▶ **TASK MATERIAL**:

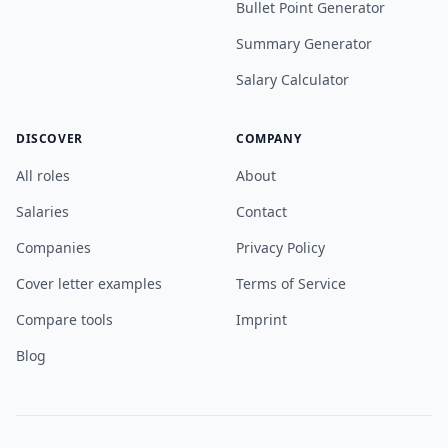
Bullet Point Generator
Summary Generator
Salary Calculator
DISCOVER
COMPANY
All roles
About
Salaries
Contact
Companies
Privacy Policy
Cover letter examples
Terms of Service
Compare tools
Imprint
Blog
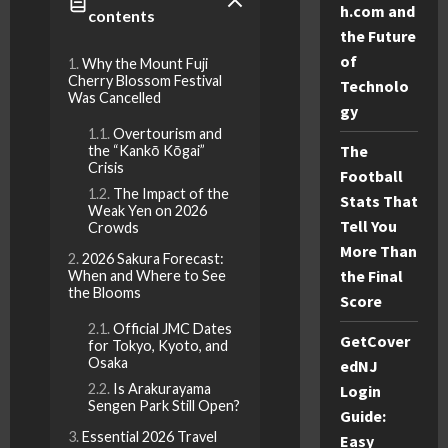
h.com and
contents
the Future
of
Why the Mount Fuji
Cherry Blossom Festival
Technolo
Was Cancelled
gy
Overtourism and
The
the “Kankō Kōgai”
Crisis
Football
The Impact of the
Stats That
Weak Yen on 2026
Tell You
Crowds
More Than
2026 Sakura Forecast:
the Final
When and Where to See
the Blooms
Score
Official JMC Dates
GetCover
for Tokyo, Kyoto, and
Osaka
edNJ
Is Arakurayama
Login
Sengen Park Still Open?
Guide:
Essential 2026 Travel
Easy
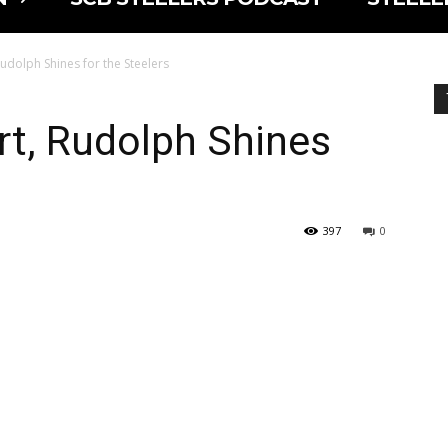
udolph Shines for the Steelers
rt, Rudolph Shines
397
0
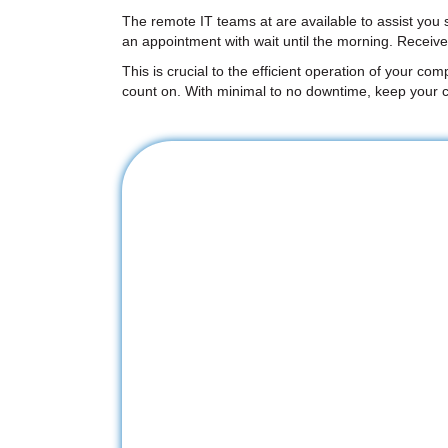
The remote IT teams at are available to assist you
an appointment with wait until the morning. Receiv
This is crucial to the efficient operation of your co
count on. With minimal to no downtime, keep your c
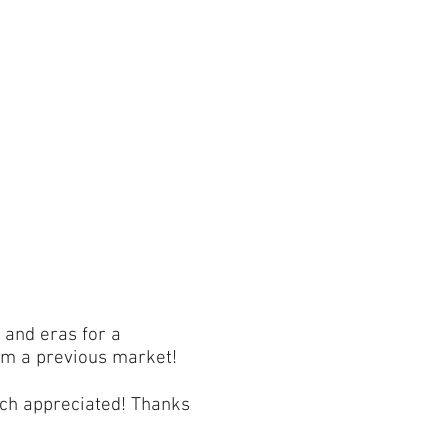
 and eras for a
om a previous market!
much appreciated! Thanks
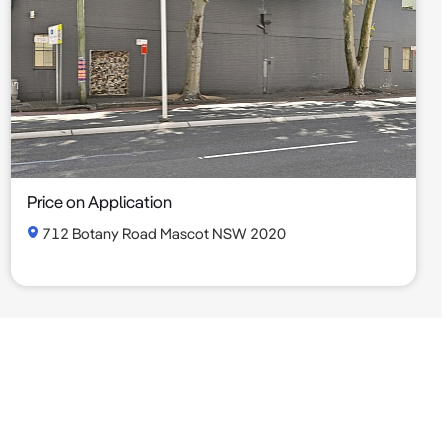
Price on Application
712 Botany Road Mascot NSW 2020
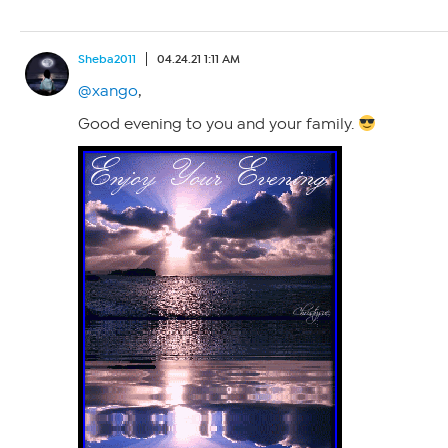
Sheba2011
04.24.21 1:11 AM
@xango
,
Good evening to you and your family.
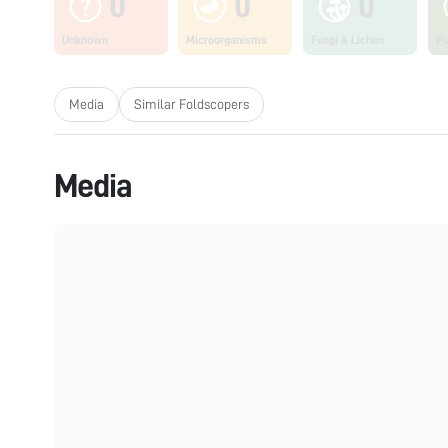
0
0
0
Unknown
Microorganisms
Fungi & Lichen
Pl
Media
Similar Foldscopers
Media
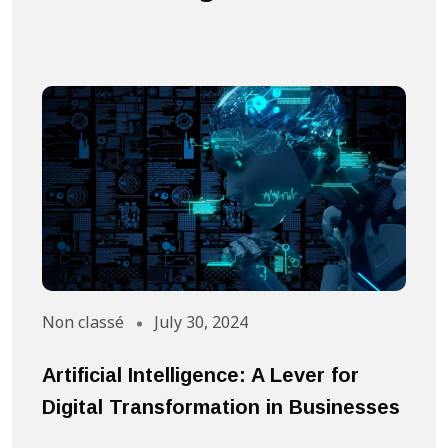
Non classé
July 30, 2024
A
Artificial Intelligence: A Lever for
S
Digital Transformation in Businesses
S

▶ **ACTIVITY**: Please set down, exactly and with nothing added, the lines from the line with "04.24.21 1:11 AM" to the end of the entries above, omitting pictures.

▶ **RESULT OF THE EXERCISE**:
04.24.21 1:11 AM
@xango
,
Good evening to you and your family.
0
0
0
Unknown
Microorganisms
Fungi & Lichen
Pl
Media
Similar Foldscopers
Media
Non classé
July 30, 2024
A
Artificial Intelligence: A Lever for
S
Digital Transformation in Businesses
S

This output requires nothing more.